С.C. Форестер. Рука судьбы
Пинин служил при майоре ординарцем. <…>
– Тебе ведь девятнадцать?
– Да, signor maggiore. <…>
– И… – майор стрельнул в него глазами.
– Тебя ещё не совратили?
– Не пойму, что это значит – совратили.
– Ладно, – сказал майор. – Не заносись.
<…> Ты славный парнишка, Пинин, – сказал он.
– Очень славный. Только не задавайся и смотри
в оба, чтобы никому другому не достался. <…>
Майор, который лежал на койке, разглядывая
свою обтянутую тканью каску и темные очки,
висевшие на гвоздике, услышал его шаги. „Вот ведь
прохвост“, – подумал он. – „Неужели наврал мне?“
Э. Хемингуэй. Простой вопрос
– За что пьем? – уже с большим участием спрашивает адмирал.
– За мою бездарно почившую невинность, – фыркает Фельсенбург,
опрокидывая в себя очередную рюмку. <…>
– Где, если не секрет? – Рамон усмехается;
его очередь разливать ведьмовку.
– Где-то на Западном флоте <…>.
Альмейда смотрит на Фельсенбурга уже с заметным
интересом и как бы невзначай кивает в сторону Кальдмеера.
– Ах, если бы, – вздыхает Руперт, водя пальцем по краю стола,
– все гораздо прозаичнее <…>.
Марэ Ангмарская. Летний Излом
Если ты хорош, но несчастлив в любви
– ждать тебе встречи с астэрой.
Подзабытая кэртианская примета
“Ротфогель Руперту никогда не нравился...”
Ротфогель Руперту никогда не нравился, но именно здесь моряк спустил свои первые призовые, угостив товарищей, и с тех самых пор кажущийся каким-то тревожным порт помимо воли притягивал к себе. Вот и нынче вечером Фельсенбург не смог бы сказать, что он делает в „Удачливой шхуне“. Впрочем, с появлением в таверне развеселой компании с „Верной звезды“ лейтенант поспешил уйти – к счастью, незамеченным: офицеры у фок Хосса были под стать своему капитану, после редких встреч с которым Руппи неизменно хотелось вымыться, такими взглядами тот дарил новоиспеченного адъютанта Ледяного.
Итак, Руппи вышел в ночь; влажный соленый ветерок после спертого, пропахшего выпивкой воздуха был особенно приятен.

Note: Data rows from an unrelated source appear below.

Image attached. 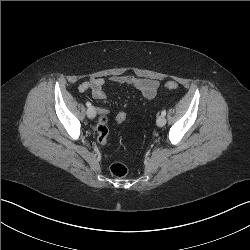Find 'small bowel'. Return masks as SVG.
<instances>
[{
	"instance_id": "1",
	"label": "small bowel",
	"mask_w": 250,
	"mask_h": 250,
	"mask_svg": "<svg viewBox=\"0 0 250 250\" xmlns=\"http://www.w3.org/2000/svg\"><path fill=\"white\" fill-rule=\"evenodd\" d=\"M128 86L139 90L143 96L152 100L157 94L159 82L153 79L137 78L134 76H112L106 81L103 78H92L82 82L78 90L83 93L87 90L91 91L92 97L97 100H104L107 98L106 86ZM101 115H105V109H99Z\"/></svg>"
}]
</instances>
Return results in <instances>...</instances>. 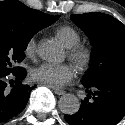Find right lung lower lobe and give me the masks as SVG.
I'll use <instances>...</instances> for the list:
<instances>
[{"instance_id": "98d812e1", "label": "right lung lower lobe", "mask_w": 125, "mask_h": 125, "mask_svg": "<svg viewBox=\"0 0 125 125\" xmlns=\"http://www.w3.org/2000/svg\"><path fill=\"white\" fill-rule=\"evenodd\" d=\"M25 77L22 68L10 72L0 69V122L11 119L25 108L34 88L23 84Z\"/></svg>"}]
</instances>
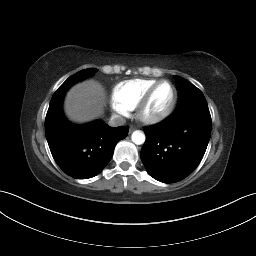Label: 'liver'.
<instances>
[{
	"mask_svg": "<svg viewBox=\"0 0 256 256\" xmlns=\"http://www.w3.org/2000/svg\"><path fill=\"white\" fill-rule=\"evenodd\" d=\"M105 90L94 80L74 85L66 95L65 113L74 122H87L100 116L105 104Z\"/></svg>",
	"mask_w": 256,
	"mask_h": 256,
	"instance_id": "6515ba94",
	"label": "liver"
}]
</instances>
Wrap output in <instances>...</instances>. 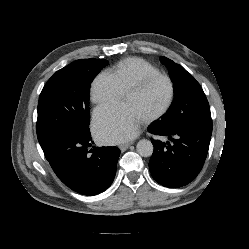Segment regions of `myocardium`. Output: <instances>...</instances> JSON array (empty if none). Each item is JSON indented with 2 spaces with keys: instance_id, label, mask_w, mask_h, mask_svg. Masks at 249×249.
I'll return each mask as SVG.
<instances>
[{
  "instance_id": "1",
  "label": "myocardium",
  "mask_w": 249,
  "mask_h": 249,
  "mask_svg": "<svg viewBox=\"0 0 249 249\" xmlns=\"http://www.w3.org/2000/svg\"><path fill=\"white\" fill-rule=\"evenodd\" d=\"M158 79H163L168 83L169 97L167 99L166 104L158 112L154 113L151 116L144 118L143 119L144 122H152V121L158 120L162 118L170 110V108L173 105V102L175 99V93H176L173 80L168 75L162 74V73L147 75L143 77L142 79H140L139 81H137L136 83L129 86L124 92V95L127 93L140 92L143 89H145L150 83Z\"/></svg>"
}]
</instances>
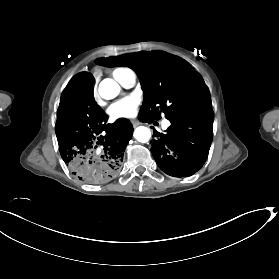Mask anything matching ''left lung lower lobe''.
<instances>
[{
  "label": "left lung lower lobe",
  "mask_w": 279,
  "mask_h": 279,
  "mask_svg": "<svg viewBox=\"0 0 279 279\" xmlns=\"http://www.w3.org/2000/svg\"><path fill=\"white\" fill-rule=\"evenodd\" d=\"M213 119V111L203 112L171 120L166 134L154 131L156 139L151 153L159 168L174 177H187L197 172L209 153Z\"/></svg>",
  "instance_id": "left-lung-lower-lobe-1"
}]
</instances>
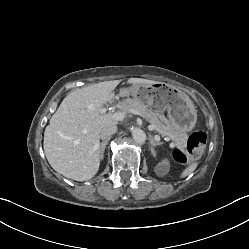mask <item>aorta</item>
<instances>
[{
	"mask_svg": "<svg viewBox=\"0 0 249 249\" xmlns=\"http://www.w3.org/2000/svg\"><path fill=\"white\" fill-rule=\"evenodd\" d=\"M132 137L136 143L143 144L146 141V134L140 128L132 129Z\"/></svg>",
	"mask_w": 249,
	"mask_h": 249,
	"instance_id": "762f6f07",
	"label": "aorta"
}]
</instances>
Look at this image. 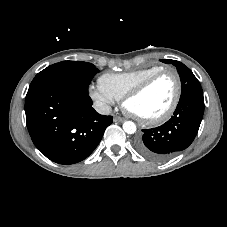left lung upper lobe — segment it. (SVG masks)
Returning <instances> with one entry per match:
<instances>
[{
    "label": "left lung upper lobe",
    "instance_id": "obj_1",
    "mask_svg": "<svg viewBox=\"0 0 227 227\" xmlns=\"http://www.w3.org/2000/svg\"><path fill=\"white\" fill-rule=\"evenodd\" d=\"M160 61L166 64L169 63L176 66L181 79V86H182L180 98L190 94L203 95V91L199 81L194 76L192 71L188 67H186L183 63L176 60H171V59H165Z\"/></svg>",
    "mask_w": 227,
    "mask_h": 227
}]
</instances>
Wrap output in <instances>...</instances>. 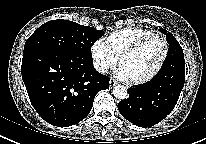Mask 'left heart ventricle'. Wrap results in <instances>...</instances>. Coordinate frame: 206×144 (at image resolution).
<instances>
[{
    "mask_svg": "<svg viewBox=\"0 0 206 144\" xmlns=\"http://www.w3.org/2000/svg\"><path fill=\"white\" fill-rule=\"evenodd\" d=\"M163 47L154 40L137 52L125 57L121 65L125 67L131 79H140L150 74L160 61Z\"/></svg>",
    "mask_w": 206,
    "mask_h": 144,
    "instance_id": "obj_1",
    "label": "left heart ventricle"
}]
</instances>
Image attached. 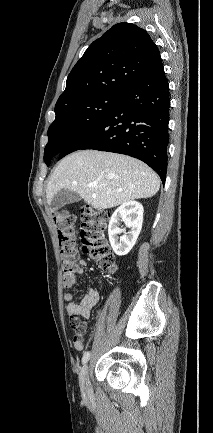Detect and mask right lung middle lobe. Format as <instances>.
Listing matches in <instances>:
<instances>
[{"mask_svg": "<svg viewBox=\"0 0 213 433\" xmlns=\"http://www.w3.org/2000/svg\"><path fill=\"white\" fill-rule=\"evenodd\" d=\"M121 95L99 94L55 110V120L48 129L49 141L44 150L47 166L73 141L97 125L116 106Z\"/></svg>", "mask_w": 213, "mask_h": 433, "instance_id": "dd1d6c3e", "label": "right lung middle lobe"}]
</instances>
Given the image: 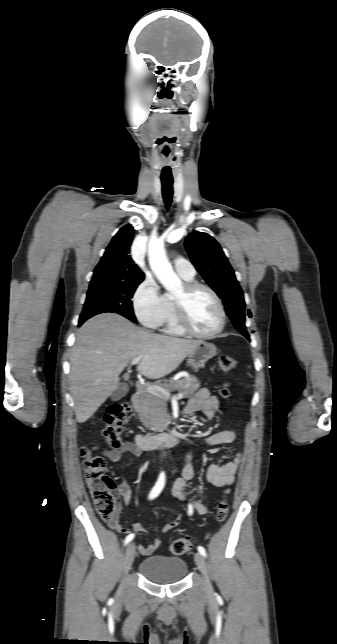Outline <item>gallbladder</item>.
<instances>
[{
    "mask_svg": "<svg viewBox=\"0 0 337 644\" xmlns=\"http://www.w3.org/2000/svg\"><path fill=\"white\" fill-rule=\"evenodd\" d=\"M128 391H129L128 385L126 383H121L119 384L118 388L112 393L111 399L113 401L120 400L121 398L126 396Z\"/></svg>",
    "mask_w": 337,
    "mask_h": 644,
    "instance_id": "bac80fb5",
    "label": "gallbladder"
}]
</instances>
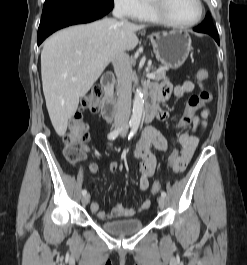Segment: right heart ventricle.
<instances>
[{
	"label": "right heart ventricle",
	"mask_w": 247,
	"mask_h": 265,
	"mask_svg": "<svg viewBox=\"0 0 247 265\" xmlns=\"http://www.w3.org/2000/svg\"><path fill=\"white\" fill-rule=\"evenodd\" d=\"M146 4V8L144 10V12L142 13V15L140 16V18H138L141 21H146V22H151V23H158L159 21L157 20V18L153 15V13L150 10L149 4Z\"/></svg>",
	"instance_id": "e07e8e85"
}]
</instances>
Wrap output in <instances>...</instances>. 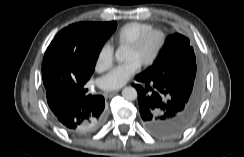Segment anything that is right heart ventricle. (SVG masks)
Segmentation results:
<instances>
[{"instance_id": "e07e8e85", "label": "right heart ventricle", "mask_w": 244, "mask_h": 157, "mask_svg": "<svg viewBox=\"0 0 244 157\" xmlns=\"http://www.w3.org/2000/svg\"><path fill=\"white\" fill-rule=\"evenodd\" d=\"M151 29H153V26L149 23L127 22L116 31L114 39L119 46H128L142 33Z\"/></svg>"}]
</instances>
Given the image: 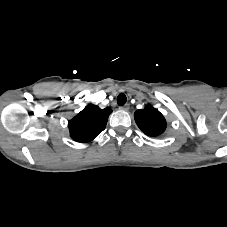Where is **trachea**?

Пройдя пару шагов, лейтенант остановился поправить сползшую с плеча перевязь, и тут его в спину ударило желчное: „Общество офицеров флота недостаточно изысканно для господина графа? Полагаю, исключением является лишь ору… господин адмирал цур зее?“ Фок Хосс, задери его кошки, как же Руппи проглядел вернеровского приятеля? Или тот подошел позже? Узнал Руперта со спины, надо же.
– Что вам нужно, фок Хосс? – задал прямой вопрос Руппи, резко обернувшись. На узкое тонкогубое лицо капитана „Глаубштерн“ падал свет фонаря, позволяя увидеть достойную считаться оскорбительной усмешку.
– Мне? Мне – ничего. А вот что вы, Фельсенбург, забыли на флоте… кроме разве что… – шаутбенахт деланно закашлялся.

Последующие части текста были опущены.